▸ **What is needed**
Pictures must be kept out of the copy. Every entry is to be duplicated exactly.

▸ **Records for the exercise**
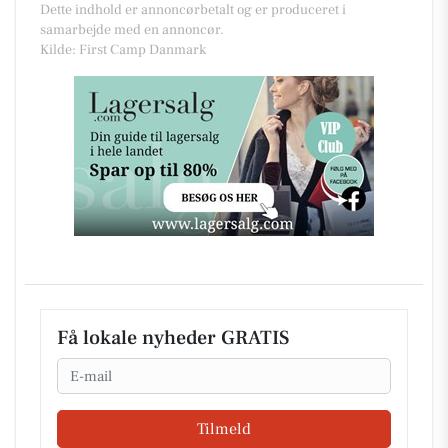
Dette indhold er annoncørbetalt og er produceret i
samarbejde med en annoncør.
Kilde: First Camp Danmark
Få lokale nyheder GRATIS
Email
Tilmeld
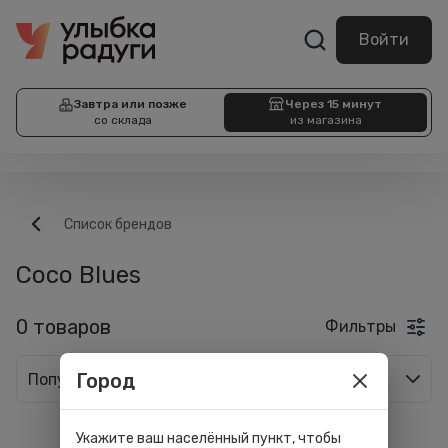
Войти
Завтра или позже
Через 15 минут
со склада
из магазина
Список брендов
Coco Blues
0 товаров
Фильтры
Город
Популярные
Укажите ваш населённый пункт, чтобы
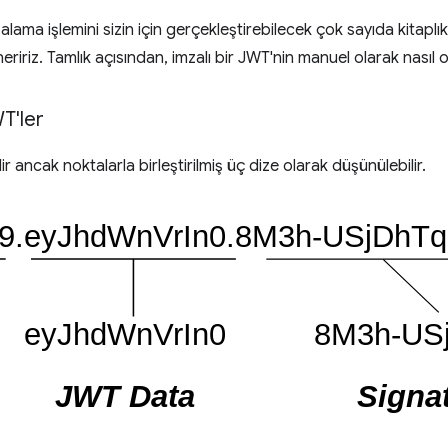
lama işlemini sizin için gerçekleştirebilecek çok sayıda kitap
öneririz. Tamlık açısından, imzalı bir JWT'nin manuel olarak nasıl
T'ler
r ancak noktalarla birleştirilmiş üç dize olarak düşünülebilir.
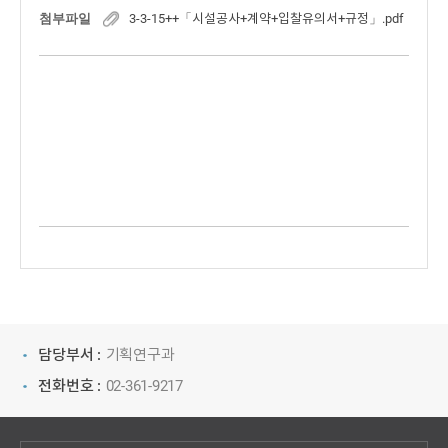
첨부파일
3-3-15++「시설공사+계약+입찰유의서+규정」.pdf
담당부서 :
기획연구과
전화번호 :
02-361-9217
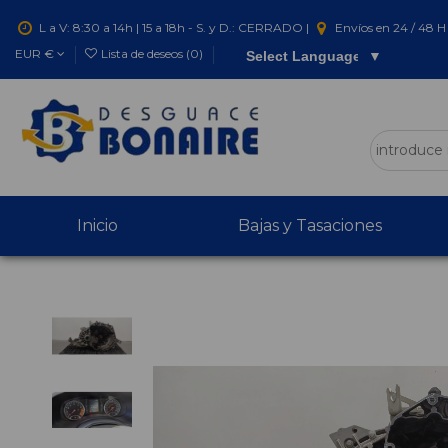
L a V: 8:30 a 14h | 15 a 18h - S. y D.: CERRADO |
Envíos en 24 / 48 H 
EUR €
Lista de deseos (
0
)
Select Language
▼
Inicio
Bajas y Tasaciones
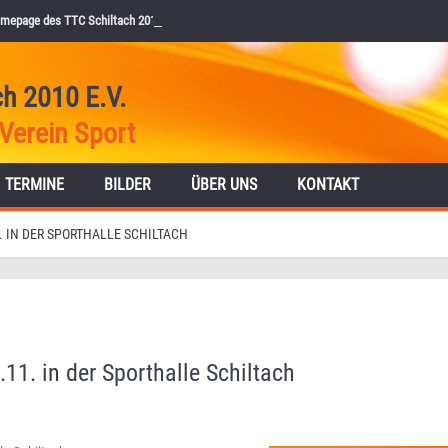
mepage des TTC Schiltach 2010 e.V.
ch 2010 E.V.
Verein Sport
TERMINE
BILDER
ÜBER UNS
KONTAKT
 IN DER SPORTHALLE SCHILTACH
11. in der Sporthalle Schiltach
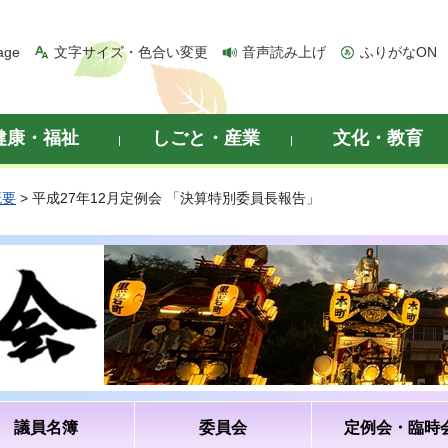
age
文字サイズ・色合い変更
音声読み上げ
ふりがなON
健康・福祉
しごと・産業
文化・教育
概要
> 平成27年12月定例会 「決算特別委員長報告」
議員名簿
委員会
定例会・臨時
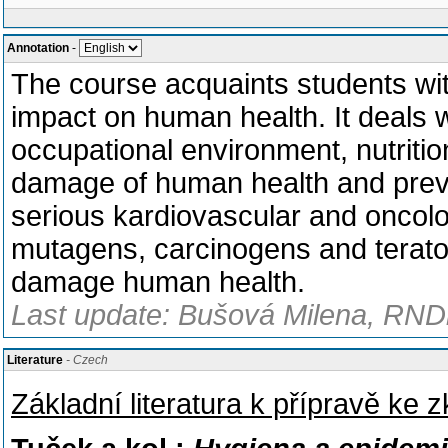
Annotation
-
The course acquaints students wi
impact on human health. It deals w
occupational environment, nutrition,
damage of human health and preve
serious kardiovascular and oncolo
mutagens, carcinogens and teratog
damage human health.
Last update: Bušová Milena, RNDr
Literature
- Czech
Základní literatura k přípravě ke 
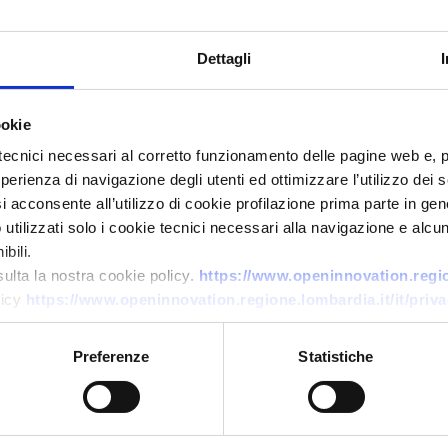
Dettagli
ookie
tecnici necessari al corretto funzionamento delle pagine web e, 
esperienza di navigazione degli utenti ed ottimizzare l’utilizzo dei
i acconsente all’utilizzo di cookie profilazione prima parte in gene
Technology offer
tilizzati solo i cookie tecnici necessari alla navigazione e alcun
Servizi di consulenza
bili.
ingegneristica per sviluppo
sulta la nostra cookie policy.
https://www.openinnovation.region
licy
https://www.openinnovation.regione.lombardia.it/it/priva
embedded e Edge AI su
dispositivi sensoristici
Preferenze
Statistiche
ID: TOES20260706006
→
DISCOVER MORE →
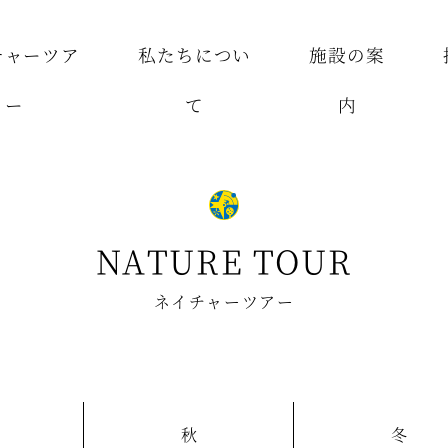
チャーツア
私たちについ
施設の案
ー
て
内
NATURE TOUR
ネイチャーツアー
秋
冬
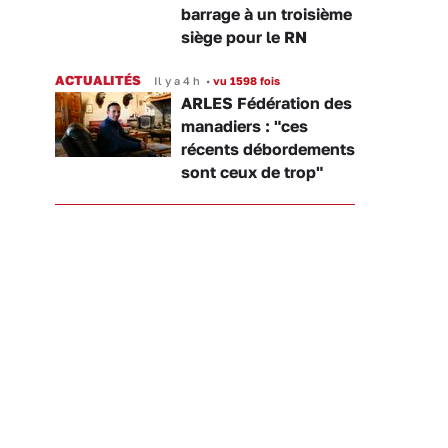
barrage à un troisième
siège pour le RN
ACTUALITÉS
Il y a 4 h
•
vu 1598 fois
ARLES Fédération des
manadiers : "ces
récents débordements
sont ceux de trop"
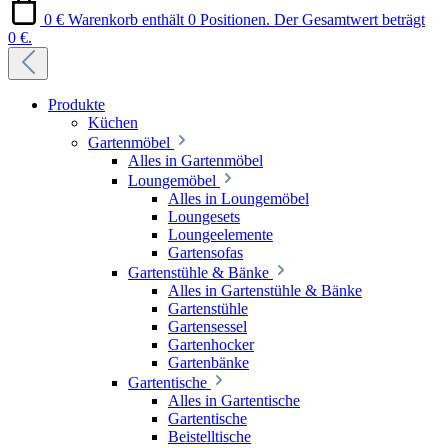
0 €
Warenkorb enthält 0 Positionen. Der Gesamtwert beträgt
0 €.
Produkte
Küchen
Gartenmöbel
Alles in Gartenmöbel
Loungemöbel
Alles in Loungemöbel
Loungesets
Loungeelemente
Gartensofas
Gartenstühle & Bänke
Alles in Gartenstühle & Bänke
Gartenstühle
Gartensessel
Gartenhocker
Gartenbänke
Gartentische
Alles in Gartentische
Gartentische
Beistelltische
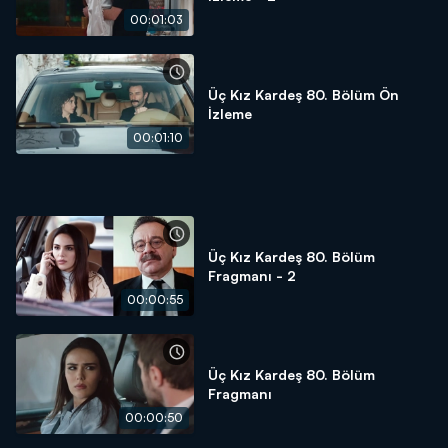
00:01:03
Üç Kız Kardeş 80. Bölüm Ön
İzleme
00:01:10
Üç Kız Kardeş 80. Bölüm
Fragmanı - 2
00:00:55
Üç Kız Kardeş 80. Bölüm
Fragmanı
00:00:50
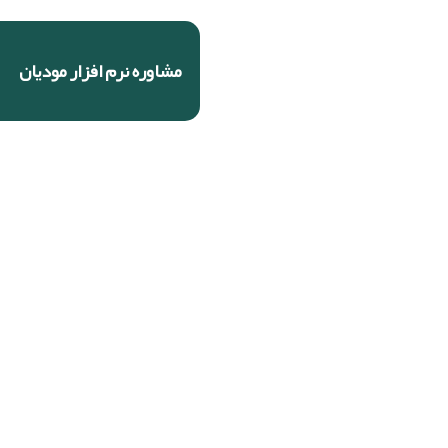
مشاوره نرم افزار مودیان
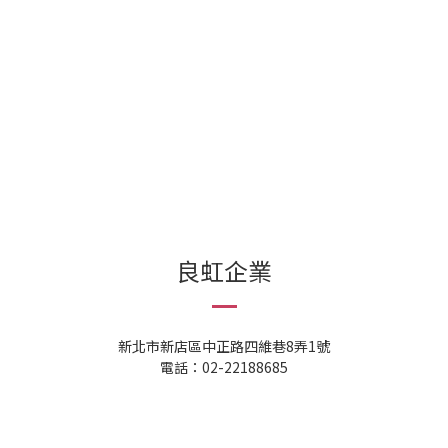
良虹企業
新北市新店區中正路四維巷8弄1號
電話：02-22188685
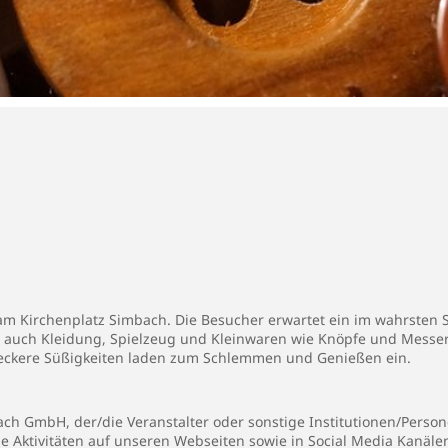
 am Kirchenplatz Simbach. Die Besucher erwartet ein im wahrsten
auch Kleidung, Spielzeug und Kleinwaren wie Knöpfe und Messer
leckere Süßigkeiten laden zum Schlemmen und Genießen ein.
h GmbH, der/die Veranstalter oder sonstige Institutionen/Persone
ie Aktivitäten auf unseren Webseiten sowie in Social Media Kanäl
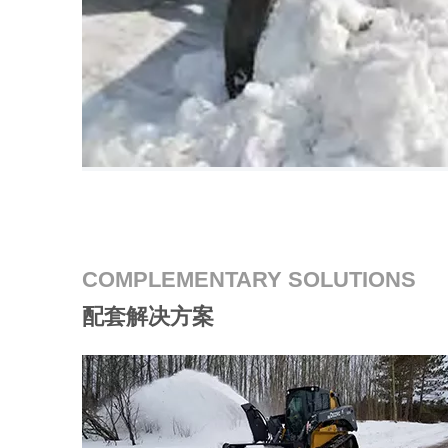
COMPLEMENTARY SOLUTIONS
配套解决方案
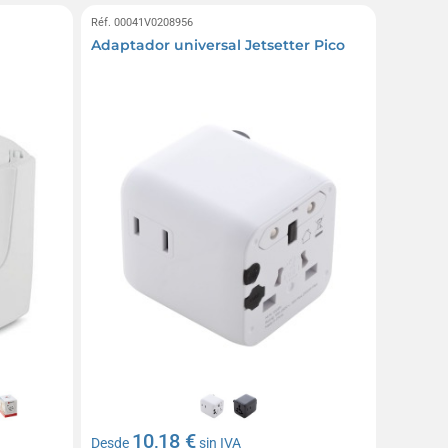
Réf. 00041V0208956
Adaptador universal Jetsetter Pico
10,18 €
Desde
sin IVA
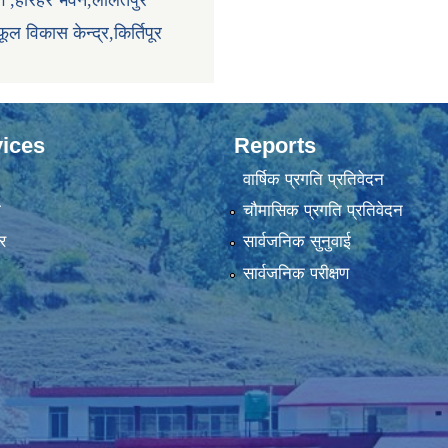
ाग ,हरिहर भवन,ललितपुर
ूल विकास केन्द्र,किर्तिपूर
ices
Reports
वार्षिक प्रगति प्रतिवेदन
ा
चौमासिक प्रगति प्रतिवेदन
र
सार्वजनिक सुनुवाई
सार्वजनिक परीक्षण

▸ **Task solution**
Dette indhold er annoncørbetalt og er produceret i
samarbejde med en annoncør.
Kilde: First Camp Danmark
Få lokale nyheder GRATIS
Email
Tilmeld
Войти
Завтра или позже
Через 15 минут
со склада
из магазина
Список брендов
Coco Blues
0 товаров
Фильтры
Город
Популярные
Укажите ваш населённый пункт, чтобы
lama işlemini sizin için gerçekleştirebilecek çok sayıda kitap
öneririz. Tamlık açısından, imzalı bir JWT'nin manuel olarak nasıl
T'ler
r ancak noktalarla birleştirilmiş üç dize olarak düşünülebilir.
첨부파일
3-3-15++「시설공사+계약+입찰유의서+규정」.pdf
담당부서 :
기획연구과
전화번호 :
02-361-9217
L a V: 8:30 a 14h | 15 a 18h - S. y D.: CERRADO |
Envíos en 24 / 48 H 
EUR €
Lista de deseos (
0
)
Select Language
▼
Inicio
Bajas y Tasaciones
mepage des TTC Schiltach 2010 e.V.
ch 2010 E.V.
Verein Sport
TERMINE
BILDER
ÜBER UNS
KONTAKT
 IN DER SPORTHALLE SCHILTACH
11. in der Sporthalle Schiltach
age
文字サイズ・色合い変更
音声読み上げ
ふりがなON
健康・福祉
しごと・産業
文化・教育
概要
> 平成27年12月定例会 「決算特別委員長報告」
議員名簿
委員会
定例会・臨時
Annotation
-
The course acquaints students wi
impact on human health. It deals w
occupational environment, nutrition,
damage of human health and preve
serious kardiovascular and oncolo
mutagens, carcinogens and teratog
damage human health.
Last update: Bušová Milena, RNDr
Literature
- Czech
Základní literatura k přípravě ke 
Dettagli
ookie
tecnici necessari al corretto funzionamento delle pagine web e, 
esperienza di navigazione degli utenti ed ottimizzare l’utilizzo dei
i acconsente all’utilizzo di cookie profilazione prima parte in gene
Technology offer
tilizzati solo i cookie tecnici necessari alla navigazione e alcun
Servizi di consulenza
bili.
ingegneristica per sviluppo
sulta la nostra cookie policy.
https://www.openinnovation.region
licy
https://www.openinnovation.regione.lombardia.it/it/priva
embedded e Edge AI su
dispositivi sensoristici
Preferenze
Statistiche
ID: TOES20260706006
→
DISCOVER MORE →
チャーツア
私たちについ
施設の案
ー
て
内
NATURE TOUR
ネイチャーツアー
秋
冬
barrage à un troisième
siège pour le RN
ACTUALITÉS
Il y a 4 h
•
vu 1598 fois
ARLES Fédération des
manadiers : "ces
récents débordements
sont ceux de trop"
0 €
Warenkorb enthält 0 Positionen. Der Gesamtwert beträgt
0 €.
Produkte
Küchen
Gartenmöbel
Alles in Gartenmöbel
Loungemöbel
Alles in Loungemöbel
Loungesets
Loungeelemente
Gartensofas
Gartenstühle & Bänke
Alles in Gartenstühle & Bänke
Gartenstühle
Gartensessel
Gartenhocker
Gartenbänke
Gartentische
Alles in Gartentische
Gartentische
Beistelltische
00:01:03
Üç Kız Kardeş 80. Bölüm Ön
İzleme
00:01:10
Üç Kız Kardeş 80. Bölüm
Fragmanı - 2
00:00:55
Üç Kız Kardeş 80. Bölüm
Fragmanı
00:00:50
مشاوره نرم افزار مودیان
良虹企業
新北市新店區中正路四維巷8弄1號
電話：02-22188685
 am Kirchenplatz Simbach. Die Besucher erwartet ein im wahrsten
auch Kleidung, Spielzeug und Kleinwaren wie Knöpfe und Messer
leckere Süßigkeiten laden zum Schlemmen und Genießen ein.
h GmbH, der/die Veranstalter oder sonstige Institutionen/Persone
ie Aktivitäten auf unseren Webseiten sowie in Social Media Kanäl
COMPLEMENTARY SOLUTIONS
配套解决方案
Réf. 00041V0208956
Adaptador universal Jetsetter Pico
10,18 €
Desde
sin IVA
ाग ,हरिहर भवन,ललितपुर
ूल विकास केन्द्र,किर्तिपूर
ices
Reports
वार्षिक प्रगति प्रतिवेदन
ा
चौमासिक प्रगति प्रतिवेदन
र
सार्वजनिक सुनुवाई
सार्वजनिक परीक्षण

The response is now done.